Giro d'Italia, tappa interlocutoria in attesa delle ultime montagneIl Giro d’Italia 2010 torna a parlare straniero. Il francese Damien Monier (Cofidis Credit en Ligne), nato a Clermont Ferrand il 27 agosto 1982 e professionista dal 2004, è il vincitore della 17° tappa del Giro: Brunico – Peio Terme di 175 chilometri, al termine di una fuga a lunga gittata, che ha visto protagonisti diciannove corridori.

Dopo le fatiche dello Zoncolan e di Plan de Corones, i “big” della corsa rosa si sono riposati anche se , nel finale, la Liquigas-Doimo ha fatto un forcing sulla salita finale, forse per saggiare la condizione degli avversari e agire psicologicamente su di essi per ribadire la supremazia della squadra di Ivan Basso, anche se ancora la maglia rosa David Arroyo ha ancora due minuti di vantaggio.

Mortirolo, Gavia, Aprica, Tonale: e’ ancora nutrito il programma di questa edizione del Giro, davvero entusiasmante. I vari pretendenti hanno tutti situazioni particolari: Ivan Basso sta bene e ha la squadra piu’ forte ma deve recuperare due minuti.

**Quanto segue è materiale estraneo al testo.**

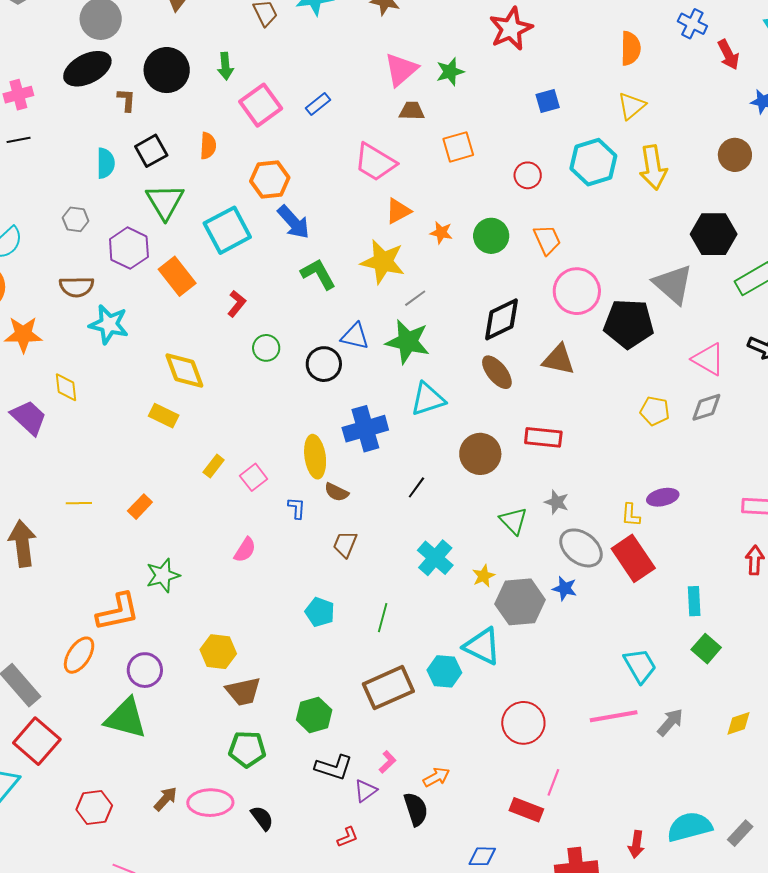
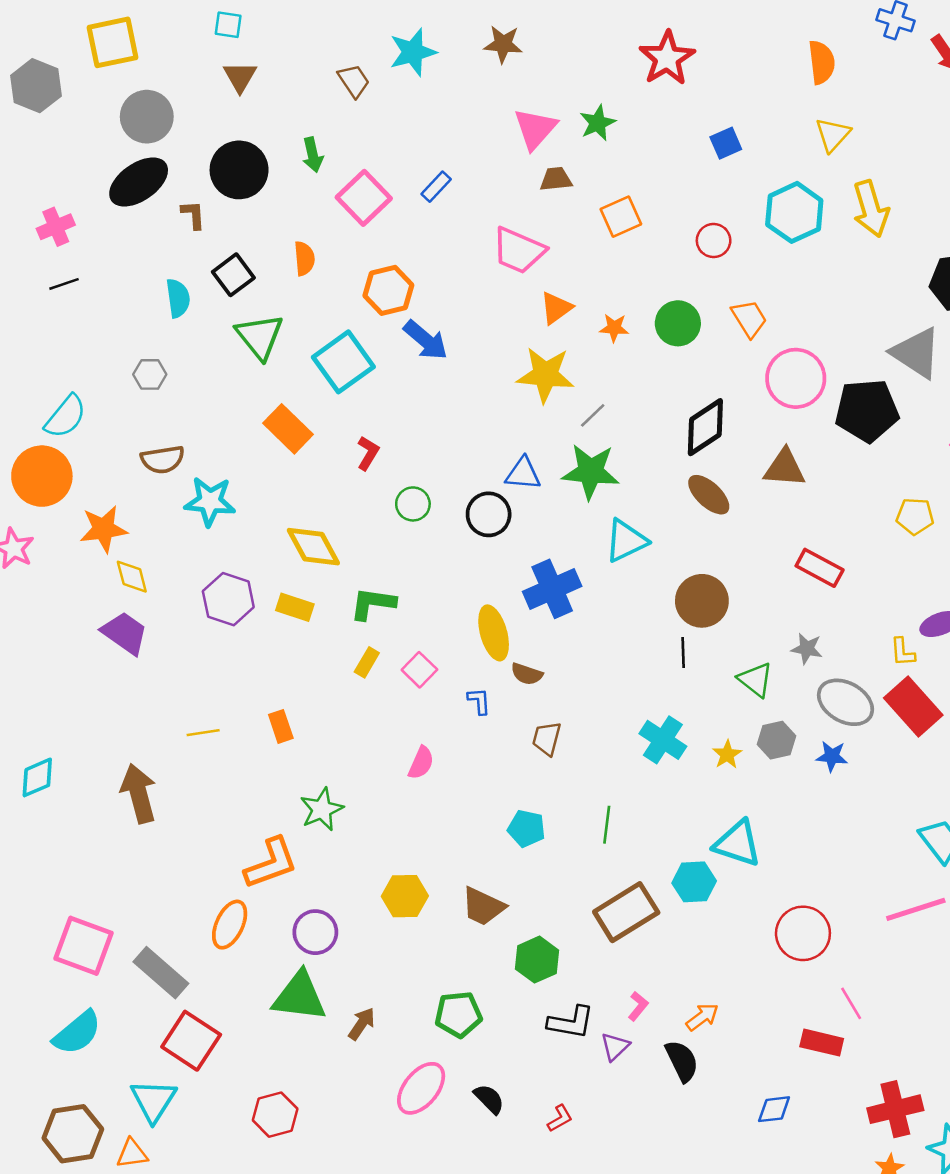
purple hexagon: (129, 248) -> (228, 599), moved
green L-shape: (318, 274) -> (373, 604), moved, turned -45
yellow diamond: (66, 387) -> (132, 577), moved
red rectangle: (543, 437) -> (820, 568), moved, turned 30
black line: (416, 487) -> (683, 652), moved, turned -30
orange rectangle: (140, 507) -> (281, 726), turned -55
gray hexagon: (520, 602) -> (776, 740), moved, size x0.6
brown trapezoid: (243, 691) -> (483, 906), moved, turned 45
pink line: (553, 782) -> (851, 1003), turned -44
brown arrow: (166, 799) -> (362, 1024), moved
pink ellipse: (210, 803) -> (421, 1088), turned -42
red L-shape: (348, 837) -> (560, 1118), moved

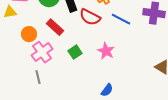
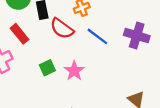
green square: (75, 52) -> (47, 68), moved

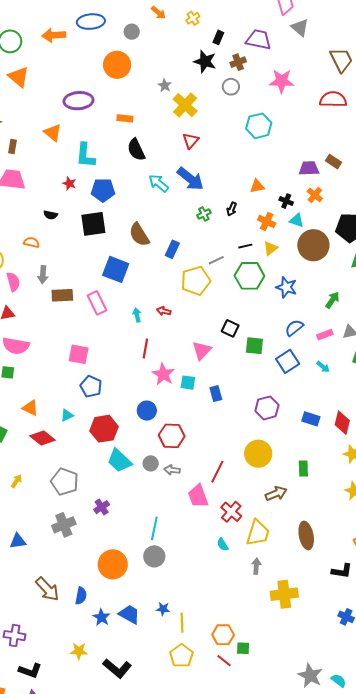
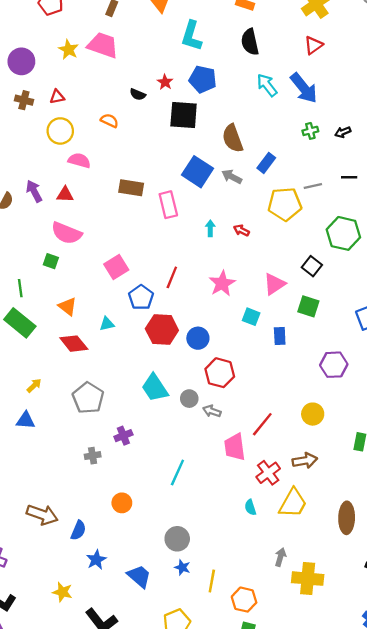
red star: (69, 184) -> (165, 82), moved
black arrow: (232, 209) -> (343, 132), turned 32
gray arrow: (43, 275) -> (232, 177), moved, turned 102
green hexagon: (249, 276) -> (343, 233), moved
pink semicircle: (13, 282) -> (79, 160), turned -72
green square: (254, 346) -> (308, 306), moved
red line: (145, 348) -> (172, 277), moved
pink square: (79, 354) -> (116, 267), moved, turned 35
pink star: (163, 374) -> (222, 283), moved
red hexagon: (104, 429) -> (162, 329), moved
yellow circle: (258, 454) -> (313, 414), size x0.7
brown arrow: (276, 494) -> (305, 461), moved
gray cross: (64, 525) -> (93, 456), moved, size x0.6
blue triangle: (18, 541) -> (26, 420), moved
gray circle: (154, 556) -> (177, 539), moved
orange circle: (113, 564) -> (122, 503), size x0.6
gray arrow: (256, 566) -> (280, 557), moved
brown arrow: (47, 589) -> (42, 515), turned -40
blue star: (163, 609) -> (182, 567), moved
blue trapezoid: (129, 614) -> (139, 576), moved
yellow line: (182, 623) -> (212, 581), moved
orange hexagon: (223, 635) -> (244, 600), moved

David Arroyo ha la maglia rosa, ma non e’ abituato a governare certe pressioni, Cadel Evans e’ il piu’ credibile avversario di Basso, ma non ha squadra; Vinokurov, Scarponi non hanno dimostrato di avere la continuita’ necessaria per vincere il Giro, mentre Nibali non puo’ esprimersi pienamente per non danneggiare il suo capitano:Ivan Basso.

Il pubblico attende le tappe finali. Qualunque sara’ l’esito finale questa edizione del Giro d’Italia 2010, e’ riuscitissimo. Il che e’ indubbiamente una bella notizia.